Oat milk: I did a tour of alternative milks recently—brandishing hemp milk with coffee, pouring rice beverage over cereal, dipping cookies into iced-cold almond milk, all before encountering oat milk. Did you know this was a thing? It's the best! Oats are velvety rich and naturally sweet—no need for added "cane sugar" or other nonsense like that.
Pimm's lemonade. Lemonade and the gin-based liqueur known as "Pimm's," plus cucumber, plus mint, plus orange slices. Tuck this cocktail away in your hat for the next languid sunny afternoon.
Anthony Bourdain's new show on CNN. Good ol' Tony—he's kind of a chauvinist asshole but that's what you end up loving about him.
Favorites 8.11.14
Full moons in the daylight: What's cooler than an August "super moon" on a black summer night? That same moon, hung in a sky of pale blue. Ethereal and whatnot.

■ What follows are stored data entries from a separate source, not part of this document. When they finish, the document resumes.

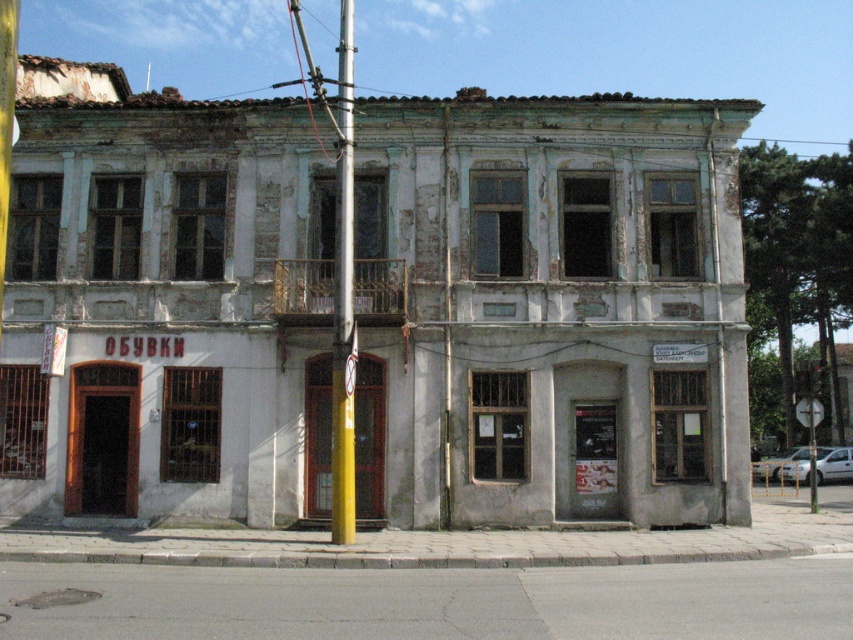 Is yellow painted metal pole at center wider than white plastic sign at upper right?

Correct, the width of yellow painted metal pole at center exceeds that of white plastic sign at upper right.

Is yellow painted metal pole at center closer to camera compared to white plastic sign at upper right?

Yes, yellow painted metal pole at center is closer to the viewer.

Between point (341, 49) and point (814, 483), which one is positioned in front?

Point (814, 483) is more forward.

Where is `yellow painted metal pole at center`? This screenshot has width=853, height=640. yellow painted metal pole at center is located at coordinates (343, 300). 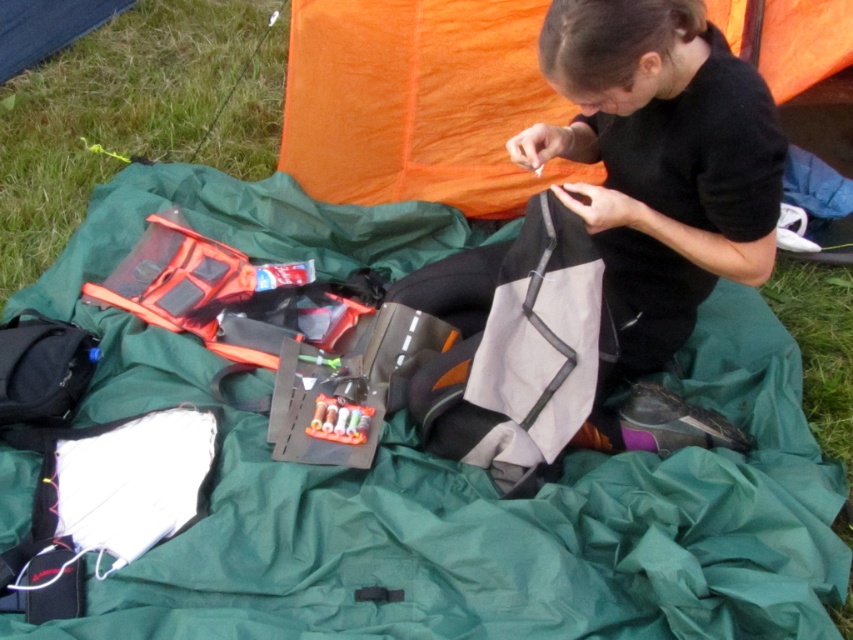 Question: Considering the relative positions of green fabric blanket at center and black matte fabric bag at center in the image provided, where is green fabric blanket at center located with respect to black matte fabric bag at center?

Choices:
 (A) right
 (B) left

Answer: (B)

Question: Which object appears farthest from the camera in this image?

Choices:
 (A) green fabric blanket at center
 (B) black matte fabric bag at center

Answer: (A)

Question: In this image, where is green fabric blanket at center located relative to black matte fabric bag at center?

Choices:
 (A) right
 (B) left

Answer: (B)

Question: Which point is closer to the camera taking this photo?

Choices:
 (A) (96, 401)
 (B) (693, 209)

Answer: (B)

Question: Does green fabric blanket at center lie in front of black matte fabric bag at center?

Choices:
 (A) yes
 (B) no

Answer: (B) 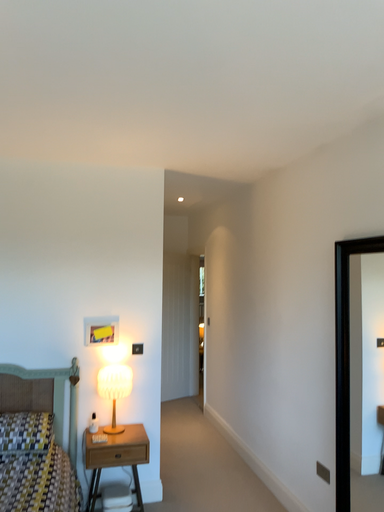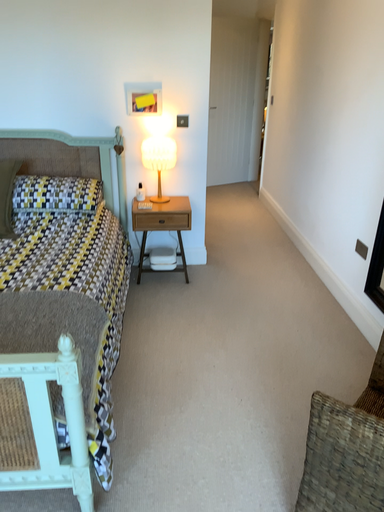 Question: Which way did the camera rotate in the video?

Choices:
 (A) rotated right
 (B) rotated left

Answer: (B) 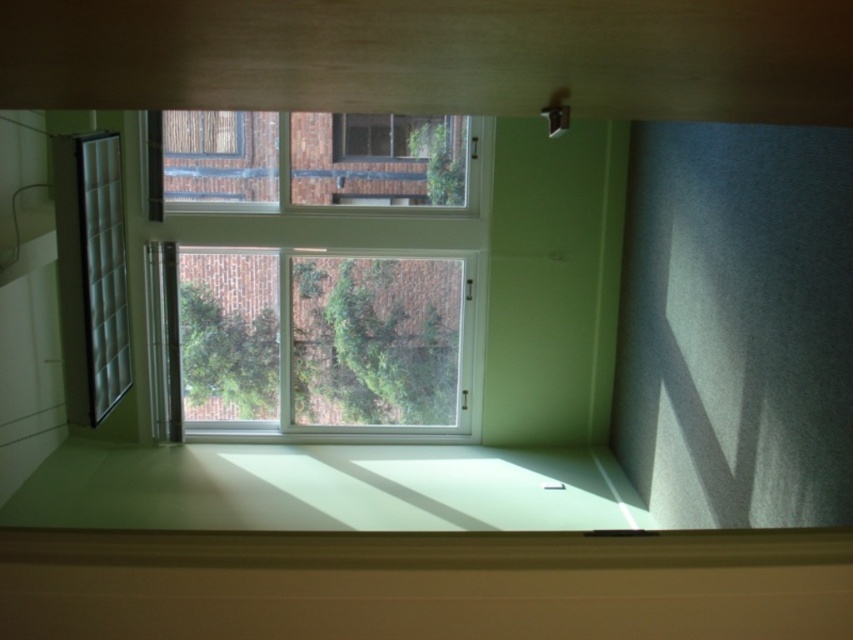 You are standing outside the window and want to see the brick building clearly. Which curtain, the white matte curtain at right or the translucent fabric curtain at left, should you move aside to have a better view?

The translucent fabric curtain at left allows more visibility than the white matte curtain at right, so moving it aside would provide a clearer view of the brick building.

You are standing outside the window and want to enter the room. The white plastic window at center and the translucent fabric curtain at left are in your way. Which object should you move first to get inside?

You should move the translucent fabric curtain at left first because the white plastic window at center is below it, meaning the curtain is closer to you and can be moved out of the way before dealing with the window. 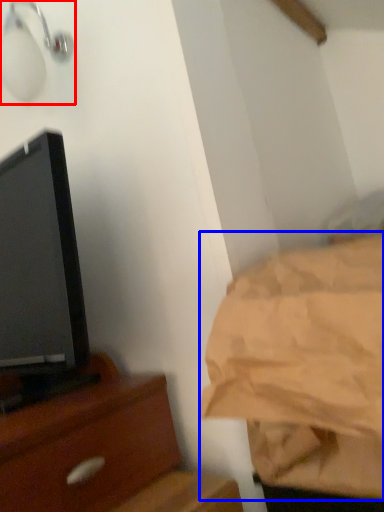 Question: Which of the following is the closest to the observer, light fixture (highlighted by a red box) or sheet (highlighted by a blue box)?

Choices:
 (A) light fixture
 (B) sheet

Answer: (B)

A cool shower and a nap: On a Sunday afternoon, after laboring in the blazing heat, it's the only thing to do. A Control-Alt-Delete for your heat stroke.
Foam rolling anything: Bought one of these for working the kinks out of my calves, but it's also proved useful in massaging the hurt from my back/neck/hips/thighs. As an aged skateboarder, you just can't not have one.
Neil Young, "Out On The Weekend": An easy pace, a Dylan reference, a lovely sense of longing—this song is worth your time.
Favorites 7.21.14
Zoo-bombing on a summer's eve: For non-Portlanders, this means bombing the hill by the Portland zoo on a skateboard. An adventure—train rides; steep, turny roads; peering in the lit windows of mansions; feet numb from rattling over pavement; salmon-pink sunset skies off in the distance. You end with, like, 1000-times more energy than you start with.
No cell service: Without service, your telephone becomes a dead object lodged in the car cup holder. Leave it there. Do non-phone related living. Enjoy how enjoyable this is.
Smoked paprika: Maybe someday I'll tell you all about a newfangled food allergy that has me consulting with witch doctors and terrified to eat anything delicious (as part of an elimination thingy, I'm currently off Cholula and other red-pepper-related deliciousness :( ) ... But for now, I'll just say this: Smoked paprika! On everything! Believe.
In Sunlight and in Shadow, by Mark Helprin: Long have I waited to recommend a 700-page work of contemporary fiction to you. The wait is over. Check it—a war story and a love story set in 1940s New York City; all about honor, passion, the magic of the city, and the inherent brutality that binds us humans together. Wow, right?
Favorites 6.26.14
Carrot as hot dog: This is it. I'm finally there. I don't care if I consume another veggie dog or burger ever again (a girl can only eat so much vital wheat gluten and reconstituted soy product). But! I just learned a secret of the vegans: brush a carrot with olive oil, sprinkle it with salt, and roast it into almost oblivion. Eat it in a bun with such things as slaw, hot sauce, and horseradish. Don't laugh—it's heaven.
Sam Cooke: His voice! It kills me. Esp. the song "Touch The Hem Of His Garment." It's about Jesus, but that's okay.
Listening to your iPod's songs alphabetically instead of on shuffle: You'd like to think "shuffle" means "totally random," but I think we all know by now that there's some sort of algorithm at play here. My Pod's obsession with Johnny Cash, "A Boy Named Sue" put me off the man in black for an entire year. If you wanna hear your library's real deep cuts, click on Songs, head to any given letter, and hit play. It won't disappoint.
Sleeping pet faces: A slumbering pet brings a sense of peace into the room. Also? There's something heart-wrenchingly cute about how vulnerable they are.